*** Opening of Input ***

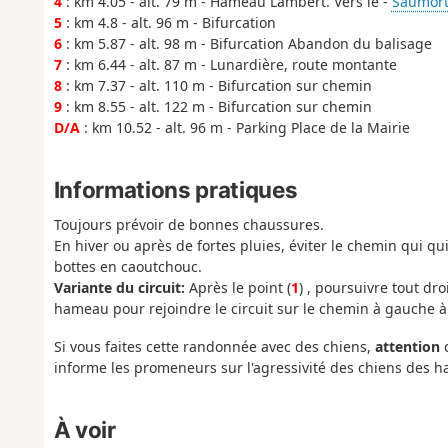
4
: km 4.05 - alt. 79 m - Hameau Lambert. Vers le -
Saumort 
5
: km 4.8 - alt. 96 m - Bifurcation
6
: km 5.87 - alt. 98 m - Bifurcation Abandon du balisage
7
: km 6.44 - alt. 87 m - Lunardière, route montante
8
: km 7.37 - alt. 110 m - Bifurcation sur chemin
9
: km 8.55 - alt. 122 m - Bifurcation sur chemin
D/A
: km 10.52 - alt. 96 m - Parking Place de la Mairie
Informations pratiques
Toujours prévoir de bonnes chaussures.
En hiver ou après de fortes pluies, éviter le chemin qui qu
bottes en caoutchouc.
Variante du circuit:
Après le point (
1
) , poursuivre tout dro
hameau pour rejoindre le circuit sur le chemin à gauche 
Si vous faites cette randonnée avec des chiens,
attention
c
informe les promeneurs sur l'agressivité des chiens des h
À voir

*** Close of Input ***

● About this exercise
Say how many lines of the records include the word "chiens", and give nothing but the number.

● Solution to this task
2